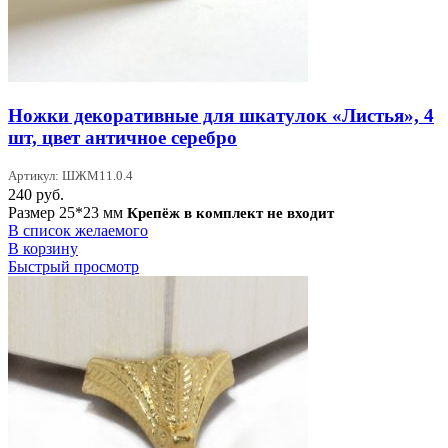
Ножки декоративные для шкатулок «Листья», 4
шт, цвет античное серебро
Артикул: ШЖМ11.0.4
240
руб.
Размер 25*23 мм
Крепёж в комплект не входит
В список желаемого
В корзину
Быстрый просмотр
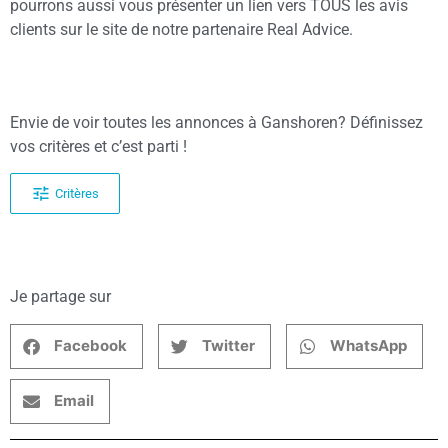
pourrons aussi vous présenter un lien vers TOUS les avis
clients sur le site de notre partenaire Real Advice.
Envie de voir toutes les annonces à Ganshoren? Définissez
vos critères et c’est parti !
Critères
Je partage sur
Facebook
Twitter
WhatsApp
Email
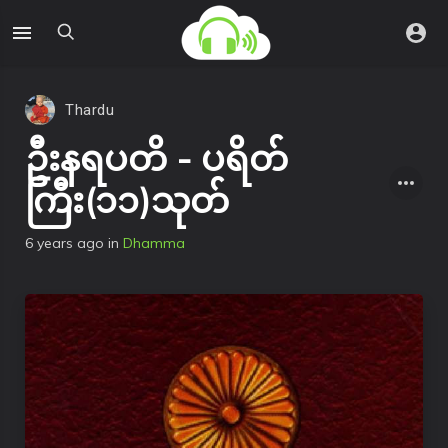
Thardu
ဦးနရပတိ - ပရိတ်
ကြီး(၁၁)သုတ်
6 years ago
in
Dhamma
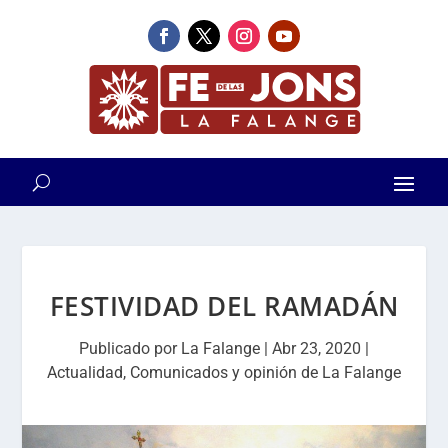
FESTIVIDAD DEL RAMADÁN
Publicado por
La Falange
|
Abr 23, 2020
|
Actualidad
,
Comunicados y opinión de La Falange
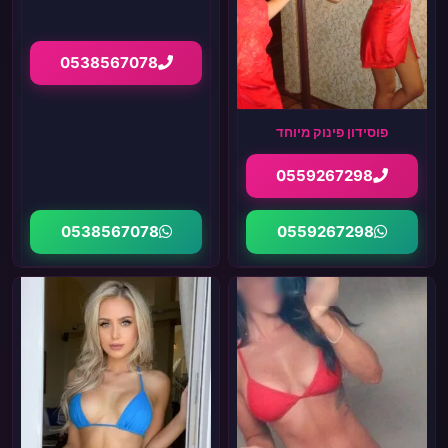
0538567078
פוסידון פינוק מיוחד
0559267298
0538567078
0559267298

##########

• _ACTIVITY_:
Extract all lines of the records above that include "Falange".

• _EXERCISE SOLUTION_:
La Falange
Comunicados y opinión de La Falange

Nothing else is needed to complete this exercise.